(EXERCISE): The first line of the entries below, the line containing "பெறுகின்றது. ஒலி தொடர்பான", and every line between them should be repeated exactly, and nothing else.

(AVAILABLE DATA):
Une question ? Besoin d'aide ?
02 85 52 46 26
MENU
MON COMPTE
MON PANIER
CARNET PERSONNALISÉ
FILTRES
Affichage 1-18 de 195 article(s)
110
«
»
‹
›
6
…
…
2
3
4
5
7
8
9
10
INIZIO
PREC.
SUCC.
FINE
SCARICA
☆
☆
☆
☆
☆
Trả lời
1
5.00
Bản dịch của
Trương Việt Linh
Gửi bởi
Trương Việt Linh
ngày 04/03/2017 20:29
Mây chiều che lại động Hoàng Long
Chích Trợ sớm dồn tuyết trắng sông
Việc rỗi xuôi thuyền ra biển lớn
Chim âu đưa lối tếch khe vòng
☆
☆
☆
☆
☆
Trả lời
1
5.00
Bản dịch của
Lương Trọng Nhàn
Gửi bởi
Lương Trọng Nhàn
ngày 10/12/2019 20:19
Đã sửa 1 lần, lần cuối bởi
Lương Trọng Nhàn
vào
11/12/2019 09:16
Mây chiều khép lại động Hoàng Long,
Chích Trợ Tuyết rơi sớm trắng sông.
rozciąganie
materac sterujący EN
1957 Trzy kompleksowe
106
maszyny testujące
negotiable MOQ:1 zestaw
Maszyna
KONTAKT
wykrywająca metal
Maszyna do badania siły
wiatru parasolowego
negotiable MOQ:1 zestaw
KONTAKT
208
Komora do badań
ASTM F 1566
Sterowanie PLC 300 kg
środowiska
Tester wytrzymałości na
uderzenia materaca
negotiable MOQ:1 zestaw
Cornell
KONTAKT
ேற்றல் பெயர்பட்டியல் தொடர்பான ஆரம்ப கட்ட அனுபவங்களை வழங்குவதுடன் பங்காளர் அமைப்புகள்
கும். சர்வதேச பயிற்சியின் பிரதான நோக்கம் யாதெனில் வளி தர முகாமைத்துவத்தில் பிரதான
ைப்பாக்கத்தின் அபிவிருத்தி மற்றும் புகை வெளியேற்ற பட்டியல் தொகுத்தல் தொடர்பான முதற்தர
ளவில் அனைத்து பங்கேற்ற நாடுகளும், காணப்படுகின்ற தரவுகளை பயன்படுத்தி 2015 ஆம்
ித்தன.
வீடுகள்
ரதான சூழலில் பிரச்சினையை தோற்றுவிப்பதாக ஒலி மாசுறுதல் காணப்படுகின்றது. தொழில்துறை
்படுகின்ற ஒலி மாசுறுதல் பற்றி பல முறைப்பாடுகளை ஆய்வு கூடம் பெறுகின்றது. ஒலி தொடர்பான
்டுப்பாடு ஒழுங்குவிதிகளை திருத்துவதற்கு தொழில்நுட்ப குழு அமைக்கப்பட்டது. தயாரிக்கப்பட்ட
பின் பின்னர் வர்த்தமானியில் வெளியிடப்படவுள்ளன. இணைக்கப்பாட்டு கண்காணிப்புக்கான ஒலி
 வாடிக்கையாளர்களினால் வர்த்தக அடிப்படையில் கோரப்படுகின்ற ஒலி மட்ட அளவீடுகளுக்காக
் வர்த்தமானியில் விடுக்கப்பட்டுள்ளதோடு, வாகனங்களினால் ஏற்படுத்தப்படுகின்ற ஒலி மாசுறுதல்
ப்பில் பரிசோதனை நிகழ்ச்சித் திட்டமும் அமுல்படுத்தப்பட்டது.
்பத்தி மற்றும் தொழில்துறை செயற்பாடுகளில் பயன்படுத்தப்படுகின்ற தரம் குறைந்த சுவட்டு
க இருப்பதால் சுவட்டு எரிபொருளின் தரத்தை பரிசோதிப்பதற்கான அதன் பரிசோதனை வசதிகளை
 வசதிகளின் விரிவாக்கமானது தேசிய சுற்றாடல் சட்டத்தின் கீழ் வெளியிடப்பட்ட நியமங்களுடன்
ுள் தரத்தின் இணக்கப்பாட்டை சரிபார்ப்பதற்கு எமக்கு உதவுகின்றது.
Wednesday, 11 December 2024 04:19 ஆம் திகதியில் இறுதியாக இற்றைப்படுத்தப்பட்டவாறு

(TASK OUTPUT):
Une question ? Besoin d'aide ?
02 85 52 46 26
MENU
MON COMPTE
MON PANIER
CARNET PERSONNALISÉ
FILTRES
Affichage 1-18 de 195 article(s)
110
«
»
‹
›
6
…
…
2
3
4
5
7
8
9
10
INIZIO
PREC.
SUCC.
FINE
SCARICA
☆
☆
☆
☆
☆
Trả lời
1
5.00
Bản dịch của
Trương Việt Linh
Gửi bởi
Trương Việt Linh
ngày 04/03/2017 20:29
Mây chiều che lại động Hoàng Long
Chích Trợ sớm dồn tuyết trắng sông
Việc rỗi xuôi thuyền ra biển lớn
Chim âu đưa lối tếch khe vòng
☆
☆
☆
☆
☆
Trả lời
1
5.00
Bản dịch của
Lương Trọng Nhàn
Gửi bởi
Lương Trọng Nhàn
ngày 10/12/2019 20:19
Đã sửa 1 lần, lần cuối bởi
Lương Trọng Nhàn
vào
11/12/2019 09:16
Mây chiều khép lại động Hoàng Long,
Chích Trợ Tuyết rơi sớm trắng sông.
rozciąganie
materac sterujący EN
1957 Trzy kompleksowe
106
maszyny testujące
negotiable MOQ:1 zestaw
Maszyna
KONTAKT
wykrywająca metal
Maszyna do badania siły
wiatru parasolowego
negotiable MOQ:1 zestaw
KONTAKT
208
Komora do badań
ASTM F 1566
Sterowanie PLC 300 kg
środowiska
Tester wytrzymałości na
uderzenia materaca
negotiable MOQ:1 zestaw
Cornell
KONTAKT
ேற்றல் பெயர்பட்டியல் தொடர்பான ஆரம்ப கட்ட அனுபவங்களை வழங்குவதுடன் பங்காளர் அமைப்புகள்
கும். சர்வதேச பயிற்சியின் பிரதான நோக்கம் யாதெனில் வளி தர முகாமைத்துவத்தில் பிரதான
ைப்பாக்கத்தின் அபிவிருத்தி மற்றும் புகை வெளியேற்ற பட்டியல் தொகுத்தல் தொடர்பான முதற்தர
ளவில் அனைத்து பங்கேற்ற நாடுகளும், காணப்படுகின்ற தரவுகளை பயன்படுத்தி 2015 ஆம்
ித்தன.
வீடுகள்
ரதான சூழலில் பிரச்சினையை தோற்றுவிப்பதாக ஒலி மாசுறுதல் காணப்படுகின்றது. தொழில்துறை
்படுகின்ற ஒலி மாசுறுதல் பற்றி பல முறைப்பாடுகளை ஆய்வு கூடம் பெறுகின்றது. ஒலி தொடர்பான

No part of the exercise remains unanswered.